The Minister of Finance has asked the PP to abandon “ideological positions” and move forward with a possible agreement. “I make a sincere appeal so that we can approach this debate with rationality and honesty,” she claimed to the regional governments. The absorption of a part of the debt accompanies the attempt to reform regional financing. Montero has defended his proposal on adjusted population, which he already presented in the last legislature, to begin the dialogue.

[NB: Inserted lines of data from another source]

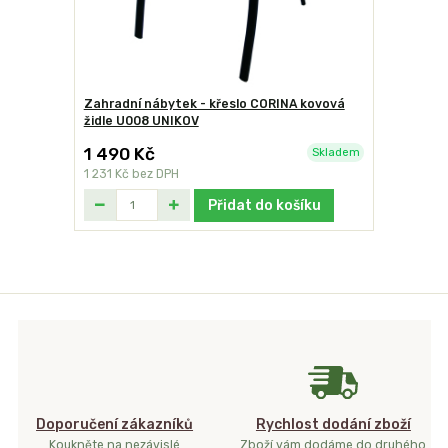
Zahradní nábytek - křeslo CORINA kovová
židle U008 UNIKOV
1 490 Kč
Skladem
1 231 Kč
bez DPH
Přidat do košíku
Doporučení zákazníků
Rychlost dodání zboží
Koukněte na nezávislé
Zboží vám dodáme do druhého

The first vice president announced in the same parliamentary appearance that today the European Commission is going to confirm the transfer of the pre-financing of the addendum requested by Spain. This will allow receiving 340 million in loans. Specifically, according to Montero, the Commission will authorize in a few days the 1,040 million pre-financing specified in the addendum phase. There are more than 1,380 million more. For Montero, these communications from Brussels are a symptom of “trust” in the country.
Regarding the subsidy decree that overturned Congress, Montero has revealed that the Government is in negotiations with the European Commission to “direct” the situation. “We will shortly bring the text for new discussion by Congress,” added the first vice president.

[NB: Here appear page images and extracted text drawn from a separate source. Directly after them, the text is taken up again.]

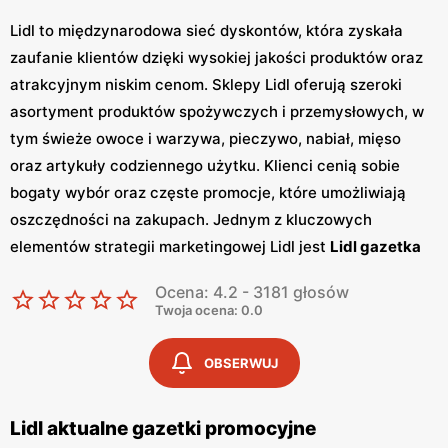
Lidl to międzynarodowa sieć dyskontów, która zyskała
zaufanie klientów dzięki wysokiej jakości produktów oraz
atrakcyjnym niskim cenom. Sklepy Lidl oferują szeroki
asortyment produktów spożywczych i przemysłowych, w
tym świeże owoce i warzywa, pieczywo, nabiał, mięso
oraz artykuły codziennego użytku. Klienci cenią sobie
bogaty wybór oraz częste promocje, które umożliwiają
oszczędności na zakupach. Jednym z kluczowych
elementów strategii marketingowej Lidl jest
Lidl gazetka
promocyjna
, która ukazuje się regularnie.
Gazetka
Ocena: 4.2 - 3181 głosów
promocyjna Lidl
prezentuje najnowsze promocje,
Twoja ocena: 0.0
specjalne oferty oraz sezonowe wyprzedaże, dzięki
czemu klienci mogą planować swoje zakupy i korzystać z
OBSERWUJ
wyjątkowych okazji cenowych.
Aktualna gazetka Lidl
dostępna jest zarówno w formie papierowej w sklepach,
Lidl aktualne gazetki promocyjne
jak i online, co umożliwia łatwy dostęp do bieżących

María Jesús Montero has also set the priority of presenting the Budgets for 2024 in the coming weeks. The Minister of Finance has announced that the Government’s intention is to approve this year’s public accounts “as soon as possible” and she has revealed that she has already contacted the political groups that supported Sánchez’s investiture. The Ministry of Finance has already presented the spending ceiling, which is a record, and the path of stability. Faced with the possibility that the Senate, with an absolute majority of the PP, rejects the stability objectives on two occasions, Montero has recalled that the margins will be “less flexible” for the autonomies and city councils.
In the tax area, Montero has defended a “more modern, fair and redistributive tax system” and, in this sense, has confirmed the regulatory change in personal income tax, which will be included in the Budgets, to adapt the tax to the increase in the SMI. He has also announced an improvement in taxation for the self-employed and SMEs, the search for a State pact against tax fraud and has stressed that the temporary taxes on banks and energy companies, which were launched as temporary, will be permanent. However, he has stressed that there will be incentives for energy companies that invest in strategic projects, although he has added that they will have to be specified. As an example he has cited the development of electrical networks.
The head of the Treasury has also assured that the tax on large fortunes will be maintained until a reform of regional financing that adjusts property rates.
Montero has also confirmed that he will publish the fiscal balances, as stated in the agreement reached with Junts to validate the anti-crisis decree and the omnibus, and has advanced the creation of a “tax civility” tool so that citizens know what they mean. they allocate the taxes you pay. Montero has specified that the Treasury will make changes to the Ministry of Finance’s website to adapt this new application.